CAMC: It's a 'Bonus'
The CAMC board of trustees declared that "as an expression of gratitude for the quality services by GAS throughout 2001 ... [the board] resolves to pay GAS a well earned performance bonus."
The health system maintains an extremely busy surgery schedule and obviously needs the anesthesiologists, spokesman Andy Wessels explains. For instance, last year CAMC performed 2,400 open heart surgeries, the fifth highest number in the country for a hospital or local health system, he says.
The system recognizes the "difficult and stressful circumstances" under which GAS' remaining physicians work, and hopes the money is used to ease the recruiting problem by paying signing bonuses or raising salaries, he adds.
As for the potential problem of groups in other specialties also wanting bonuses, Wessels calls the payment a "one time only deal."
GAS: It's (Inadequate) Payment for Services
Many of the reasons for GAS' recruiting problems and inability to offer top dollar to new recruits -- in a specialty with a verified national shortage and double digit pay inflation, especially for new recruits (PCR 12/01, p. 5) -- affect many West Virginia medical groups, says Administrator/Chief Financial Officer Michael Tassos. Commercial reimbursements are lower than in many regions because it's a relatively small market (Charleston's population is about 60,000) that is not very important to national payer firms. Locally based payers are not willing to bid up prices. The 5.4% Medicare RVU dollar cut is "pouring oil on the fire," he says.
On the cost side, West Virginia has among the nation's highest malpractice premiums, which rose this year by about 40% to about $24,000 per anesthesiologist. Health insurance premiums also have jumped dramatically. Despite much higher workloads per physician, Tassos says 2001 incomes were "not significantly higher" than in 2000 because of higher costs. He declines to disclose income figures.
But, he says, another key reason for the recruiting problem is a CAMC policy: assigning nearly all "airway management" cases in the three hospitals to the anesthesiologists. Airway management is essentially helping people breathe who couldn't otherwise, often by using inhalers or inserting tubes into their lungs, and then managing the eventual restoration of the breathing function. This essential hospital task arises not only in the emergency room but also among inpatients. In many hospitals it is done by ER physicians, pulmonologists, hospitalists and other specialists, or by nurses and emergency techs. But CAMC wants anesthesiologists and CRNAs to handle or supervise all these cases.
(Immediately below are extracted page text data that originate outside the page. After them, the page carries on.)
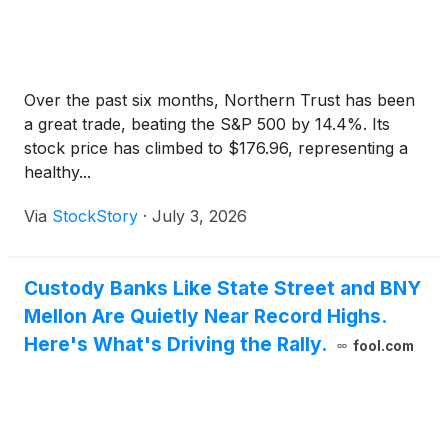
Over the past six months, Northern Trust has been
a great trade, beating the S&P 500 by 14.4%. Its
stock price has climbed to $176.96, representing a
healthy...
Via
StockStory
·
July 3, 2026
Custody Banks Like State Street and BNY
Mellon Are Quietly Near Record Highs.
Here's What's Driving the Rally.
fool.com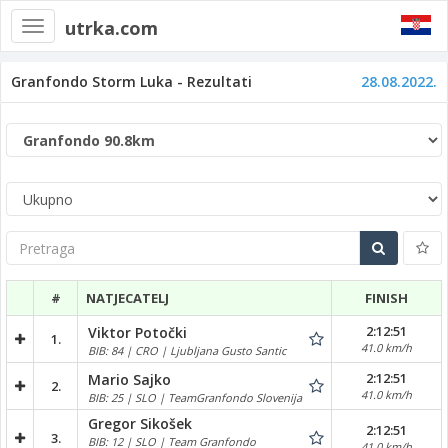
utrka.com
Toggle
navigation
Granfondo Storm Luka - Rezultati
28.08.2022.
Pretraga
#
NATJECATELJ
FINISH
2:12:51
Viktor Potočki
1.
41.0 km/h
BIB: 84 | CRO | Ljubljana Gusto Santic
2:12:51
Mario Sajko
2.
41.0 km/h
BIB: 25 | SLO | TeamGranfondo Slovenija
Gregor Sikošek
2:12:51
3.
BIB: 12 | SLO | Team Granfondo
41.0 km/h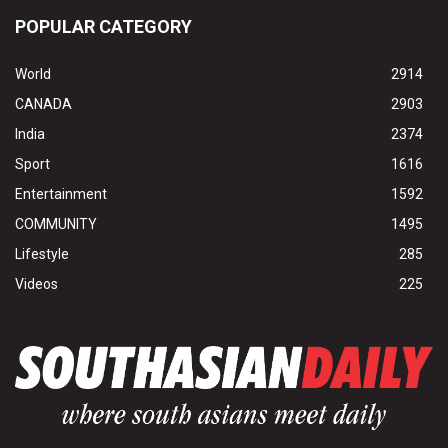
POPULAR CATEGORY
World
2914
CANADA
2903
India
2374
Sport
1616
Entertainment
1592
COMMUNITY
1495
Lifestyle
285
Videos
225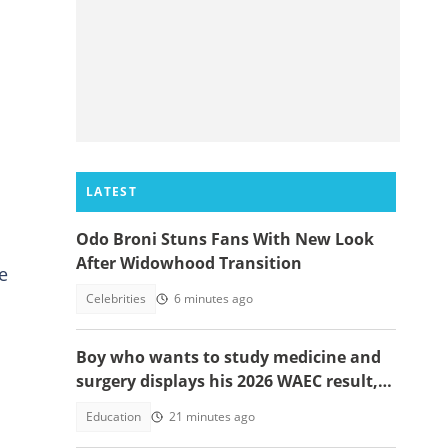
LATEST
Odo Broni Stuns Fans With New Look
After Widowhood Transition
e
Celebrities
6 minutes ago
Boy who wants to study medicine and
surgery displays his 2026 WAEC result,
seeks answers
Education
21 minutes ago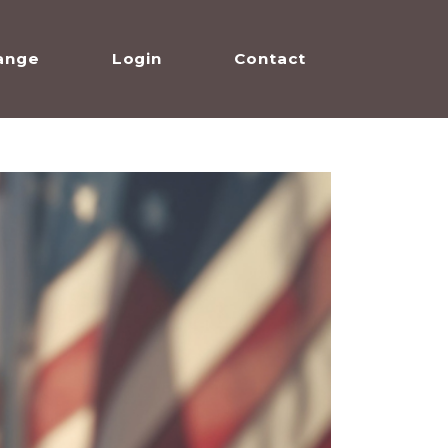
ange
Login
Contact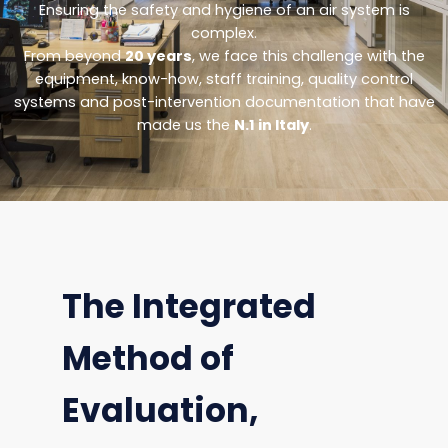
Ensuring the safety and hygiene of an air system is
complex.
From beyond
20 years
, we face this challenge with the
equipment, know-how, staff training, quality control
systems and post-intervention documentation that have
made us the
N.1 in Italy
.
The Integrated
Method of
Evaluation,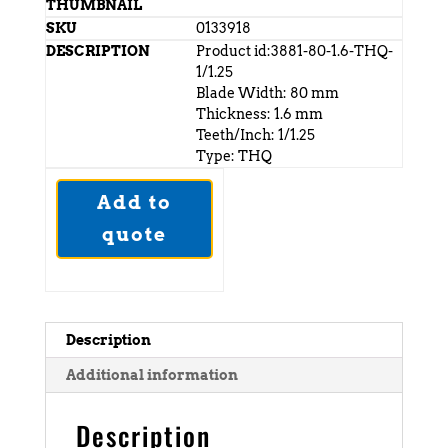
0133918
Product id:3881-80-1.6-THQ-
1/1.25
Blade Width: 80 mm
Thickness: 1.6 mm
Teeth/Inch: 1/1.25
Type: THQ
Add to
quote
Description
Additional information
Description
Tassos says this responsibility cuts GAS' bottom line and physician pay in several ways. On the cost side airway management forces the group to have much more call coverage in all three hospitals than otherwise would be necessary. The extra coverage time when handled by CRNAs costs the group $60 per hour or more. The group's physician pay system for owners is about 60% equal shares and 40% based on time at work. Thus, the extra call duty incurs added physician charges.
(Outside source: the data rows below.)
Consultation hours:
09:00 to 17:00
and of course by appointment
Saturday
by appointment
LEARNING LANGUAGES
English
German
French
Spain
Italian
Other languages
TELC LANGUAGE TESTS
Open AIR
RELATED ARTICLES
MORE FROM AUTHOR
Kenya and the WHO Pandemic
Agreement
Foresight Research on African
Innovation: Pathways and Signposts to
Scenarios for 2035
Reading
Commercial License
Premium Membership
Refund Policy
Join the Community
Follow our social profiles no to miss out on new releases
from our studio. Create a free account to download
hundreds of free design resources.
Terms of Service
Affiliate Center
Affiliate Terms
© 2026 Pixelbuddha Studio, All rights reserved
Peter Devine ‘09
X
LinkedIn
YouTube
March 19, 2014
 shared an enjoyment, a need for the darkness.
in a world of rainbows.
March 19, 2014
Airway management brings in very little revenue, Tassos says. Many of the patients have no coverage. Medicare and Medicaid pay very little unless surgery is needed because the time involved in each procedure is limited. And quite often, there are no patients who need the service during a call shift.
GAS has been negotiating with CAMC for more than a year to try to get payment beyond the limited reimbursement available. At one point, he claims, CAMC offered more than $350,000, "but then backed off a final settlement."
Tassos says a significant reason for the departures of physicians was the health system's refusal to be tied down on the matter. And, he adds, "It makes recruiting almost impossible because you can't tell people what they're going to make" once they become owners.